Explained: Taints and Tolerations in Kubernetes

"Not every workload belongs on every node. Taints and tolerations are how Kubernetes enforces that."

The Problem They Solve

Imagine your cluster has a mix of nodes: some with expensive GPUs, some reserved for critical production workloads, and some designated for a specific team. By default, Kubernetes' scheduler is happy to place any pod on any node — it just looks for available resources.

That's a problem. You don't want a batch analytics job accidentally landing on your GPU node, or a dev experiment crowding out a production service.

Taints and tolerations give you a way to say:

Node: "I repel most pods. Only special ones are welcome." → Taint
Pod: "I can handle that repulsion. Schedule me anyway." → Toleration

Think of it like a bouncer (taint) at a club door, and a VIP pass (toleration) that gets you in.

Fig 1 — A tainted node blocks regular pods but admits pods that carry a matching toleration.

What is a Taint?

A taint is applied to a node. It marks the node so that the scheduler will avoid placing pods there — unless a pod explicitly tolerates it.

Anatomy of a taint

key=value:effect

Part	Description
`key`	A label-like identifier (e.g. `gpu`, `team`, `environment`)
`value`	Optional value (e.g. `true`, `nvidia`)
`effect`	What happens to pods that don't tolerate this taint

The three effects

Fig 2 — The three taint effects, from soft to aggressive.

Applying a taint to a node

kubectl taint nodes <node-name> gpu=true:NoSchedule

To remove a taint, append a - at the end:

kubectl taint nodes <node-name> gpu=true:NoSchedule-

What is a Toleration?

A toleration is defined in a pod's spec.

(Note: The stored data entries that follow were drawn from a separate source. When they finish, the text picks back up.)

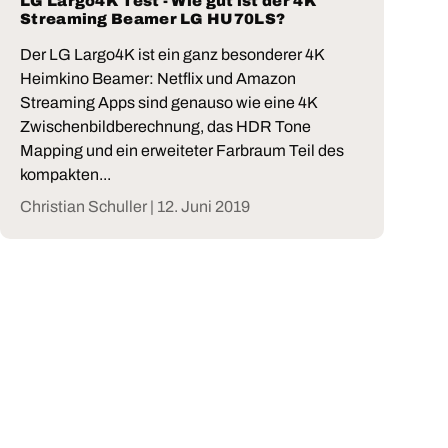
LG Largo4K Test - Wie gut ist der 4K
Streaming Beamer LG HU70LS?
Der LG Largo4K ist ein ganz besonderer 4K
Heimkino Beamer: Netflix und Amazon
Streaming Apps sind genauso wie eine 4K
Zwischenbildberechnung, das HDR Tone
Mapping und ein erweiteter Farbraum Teil des
kompakten...
Christian Schuller |
12. Juni 2019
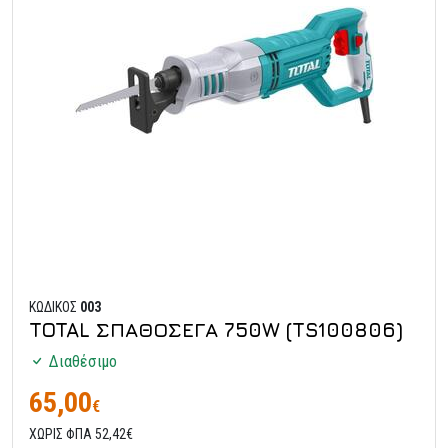
ΚΩΔΙΚΟΣ
003
TOTAL ΣΠΑΘΟΣΕΓΑ 750W (TS100806)
Διαθέσιμο
65,00
€
ΧΩΡΙΣ ΦΠΑ 52,42€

It tells the scheduler: "I acknowledge this taint and I'm okay being placed on that node."

Anatomy of a toleration

tolerations:
  - key: "gpu"
    operator: "Equal"
    value: "true"
    effect: "NoSchedule"

Field	Description
`key`	Must match the taint's key
`operator`	`Equal` (matches key + value) or `Exists` (matches any value for the key)
`value`	Must match the taint's value (only with `Equal`)
`effect`	Must match the taint's effect (omit to match all effects)
`tolerationSeconds`	For `NoExecute` — how long a pod can stay before eviction

Using `Exists` as an operator

tolerations:
  - key: "gpu"
    operator: "Exists"
    effect: "NoSchedule"

This tolerates any taint with the key gpu, regardless of value. Useful for broad matching.

Tolerating everything (wildcard)

tolerations:
  - operator: "Exists"

This pod tolerates all taints on all nodes. Use sparingly — typically for system-level DaemonSets that must run everywhere.

A Full Example

Scenario: Dedicate a node to GPU workloads

Step 1 — Taint the GPU node:

kubectl taint nodes gpu-node-1 hardware=gpu:NoSchedule

Step 2 — Add a toleration to your GPU-hungry pod:

apiVersion: v1
kind: Pod
metadata:
  name: ml-training-job
spec:
  tolerations:
    - key: "hardware"
      operator: "Equal"
      value: "gpu"
      effect: "NoSchedule"
  containers:
    - name: trainer
      image: my-ml-image:latest

Fig 3 — All three fields (key, value, effect) must match for a toleration to neutralise a taint.

⚠️ Important: A toleration is permission, not a guarantee. The pod can go to the tainted node, but won't be forced there. For that, combine it with Node Affinity or a nodeSelector.

Taints & Tolerations vs. Node Affinity

These are often confused. Here's how they differ:

Fig 4 — Taints repel from the node side; Node Affinity attracts from the pod side. Combined, they give precise placement control.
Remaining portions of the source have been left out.